Niezmienność broni i umundorowania
#1
Napisano 08.09.2006 - |20:29|
Zamiast posiadach chodzby P91 laser czy autocannon laser oraz energe shild?
Odp aby naszych bohaterow bylo lepiej widac - ich buzki i miesnie ewentualnie ponetne cycuszki :bag:
A kiedy podniosł sie z kaluzy krwi jego serce ogarnol gniew.
#2
Napisano 08.09.2006 - |21:38|
2. a skad mieliby mieć jakieś p91 laser, skoro nie mają nawet broni energetycznej na 304?

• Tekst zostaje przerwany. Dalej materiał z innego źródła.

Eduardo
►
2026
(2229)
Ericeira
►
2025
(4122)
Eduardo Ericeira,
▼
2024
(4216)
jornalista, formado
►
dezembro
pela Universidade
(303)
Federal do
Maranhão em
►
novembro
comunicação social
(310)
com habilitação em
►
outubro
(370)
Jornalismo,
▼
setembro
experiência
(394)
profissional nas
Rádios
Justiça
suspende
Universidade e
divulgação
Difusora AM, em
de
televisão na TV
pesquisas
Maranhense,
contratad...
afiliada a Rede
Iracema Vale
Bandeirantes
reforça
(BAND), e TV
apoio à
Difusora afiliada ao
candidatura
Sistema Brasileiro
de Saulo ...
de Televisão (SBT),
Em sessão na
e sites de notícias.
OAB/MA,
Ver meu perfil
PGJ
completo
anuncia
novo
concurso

3. a skąd mieliby mieć jakieś osobiste tarcze? do tych od goa'uld potrzeba naq we krwi, pozatym wszelkie zdobyte egzemplarze są pewnie od razu oddane do badań. A do tych pradawnych potrzeba genu ATA, a pozatym znaleźli w Atlantis chyba tylko jedną (do tego McKay mówił że tarcza wybiera sobie użytkownika)
pozatym co to wogóle za spamerski topic?
#3
Napisano 08.09.2006 - |22:04|
10 lat z tym samym sprzetem...
Mogli juz Zat'y przerobic na pistolety chodzby - sa niewygodne w uzyciu oraz musza sie rozwinac zanim bron jest do uzytku.
Mogli stuffy przerobic za szybkostrzelne karabiny o mneijszej sile razenia.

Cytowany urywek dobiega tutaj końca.